When she had gone, the redheaded detective went slowly back to his desk. He opened a drawer and took out a bottle of Coronet and a glass. He filled the glass to the brim. Then, after putting away the bottle, he took out of the same drawer a small cardboard box which had come in the afternoon mail, unregistered.

From the cardboard box he took a Spanish gold piece, somewhat worn and tarnished, but still clearly showing the mint date, 1670. It had a satisfying weight in his hand and it was obviously genuine. With it there was a crudely penciled note.

Dear Mr. Shayne: Please be in yr office abt 6 pm I may need yr help. There’s more where this came from.

Capt. Tod Tolliver.

Holding the Spanish gold piece, Shayne felt his pulse beat slightly faster. He knew that beneath the waters of Florida were many fortunes in pirate gold, but most of that submerged treasure was so deeply buried in sand and coral at unmarked spots along the coast that no one would ever find it.
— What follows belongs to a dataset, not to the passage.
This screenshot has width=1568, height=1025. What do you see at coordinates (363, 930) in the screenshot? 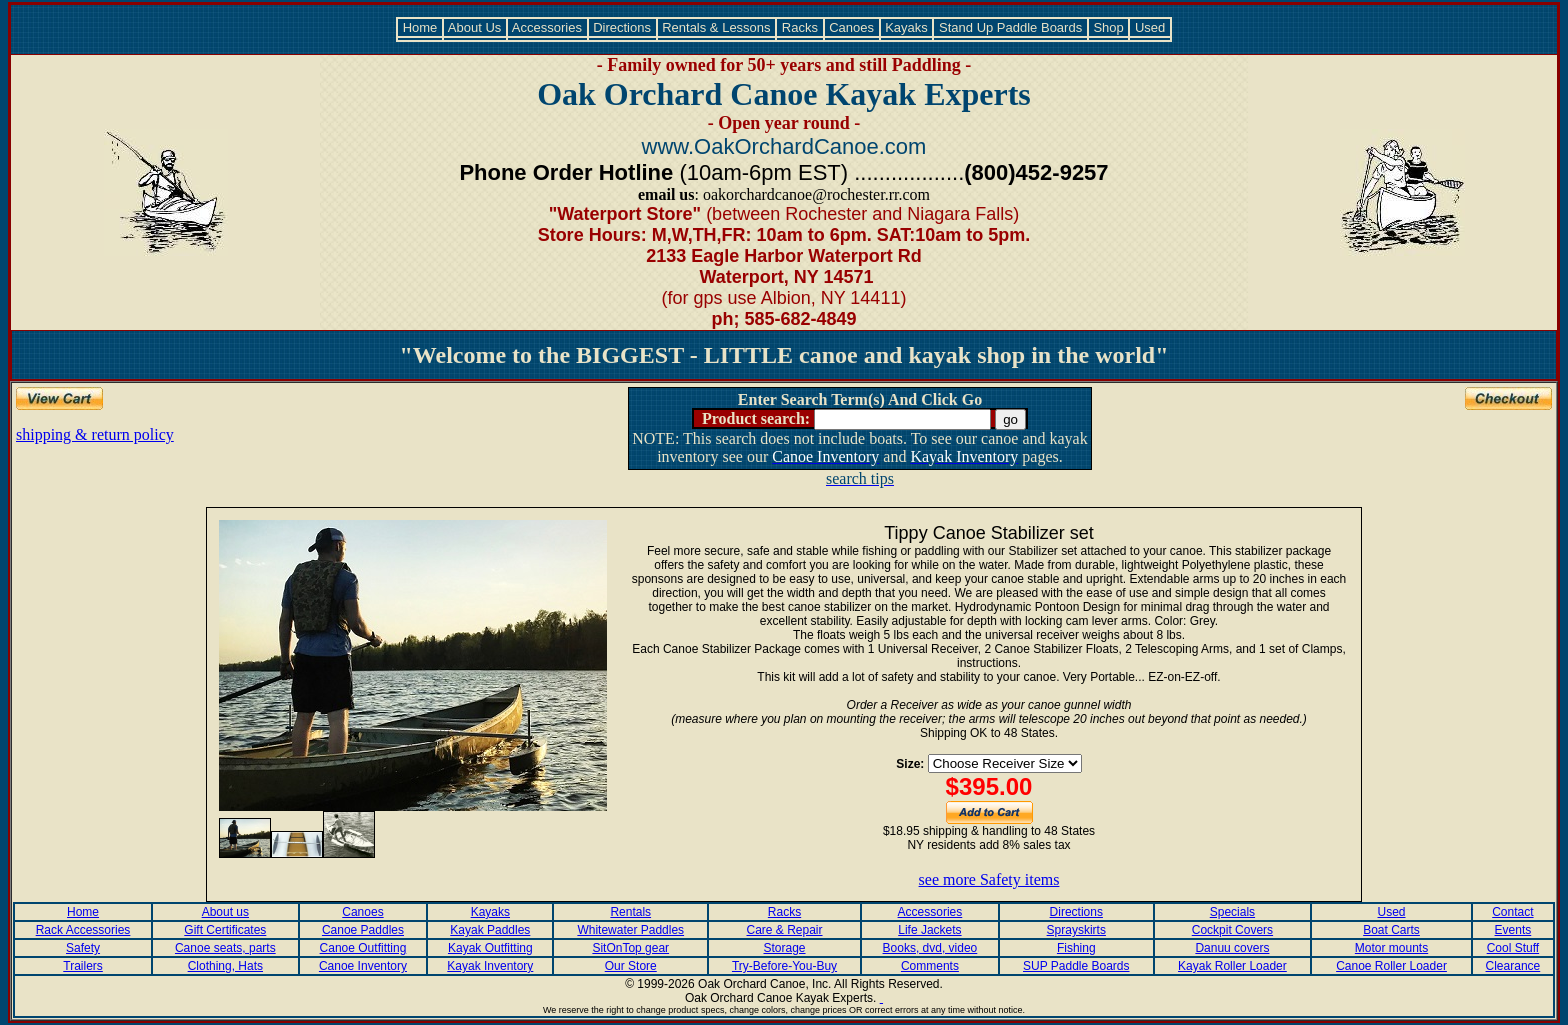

Simple deduction suggested that Captain Tod Tolliver — whoever he was — and Sandra Ames were engaged in a treasure hunt.

But which of them was afraid of being double-crossed by the other?
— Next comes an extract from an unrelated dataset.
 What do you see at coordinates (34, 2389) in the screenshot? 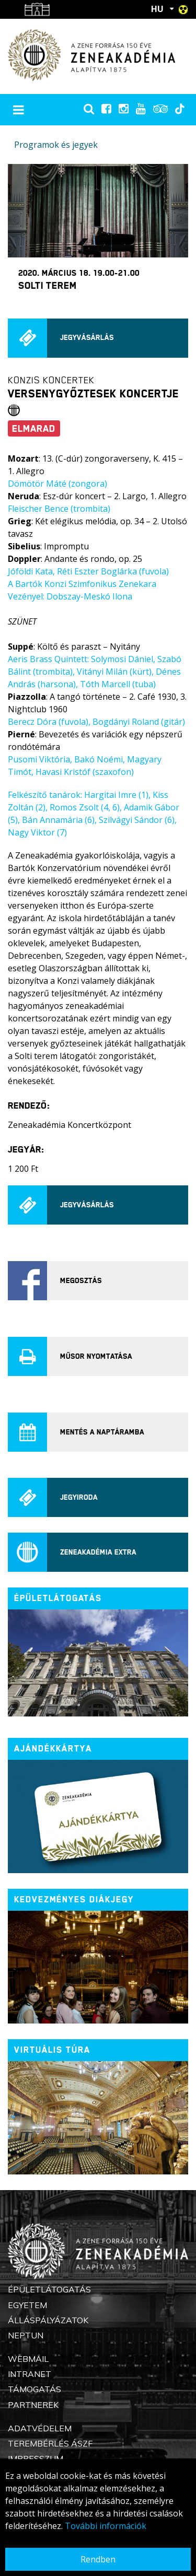 I see `Támogatás` at bounding box center [34, 2389].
An hour later, and ten miles further up the Miami waterfront, two men waited in a dingy room above a waterfront restaurant. The smell of frying shrimps, strong and greasy, filled the room with an invisible fog.

“By grab, I’m gettin’ fed up with this waiting,” the tall, blond man said, and yawned, lying back on an old Army cot.

The short, plump man with black hair shuddered. “After three days of smelling nothing but fried shrimps, I can’t stand to look at the ocean,” he said. “Stand by your rig. The girl is just leaving. The old coot is going in his shack. He may make a call.”

“Three days he ain’t made no call,” the other said. “Why should he make a call now?”

“Who knows, Whitey?” The short man lifted binoculars to his eyes. Sitting in an old rocker just back from the window, he was invisible but could clearly see the old shack on a point of sand across the dirty water of the little cove.

In the cove itself half a dozen boats were tied up at rotting wharves, and a lone fisherman in a rowboat with an outboard was put-putting in toward the wharf of the restaurant underneath them. This was a dingy backwash of the Miami waterfront life, where dimes were as important as dollars were a couple of miles away.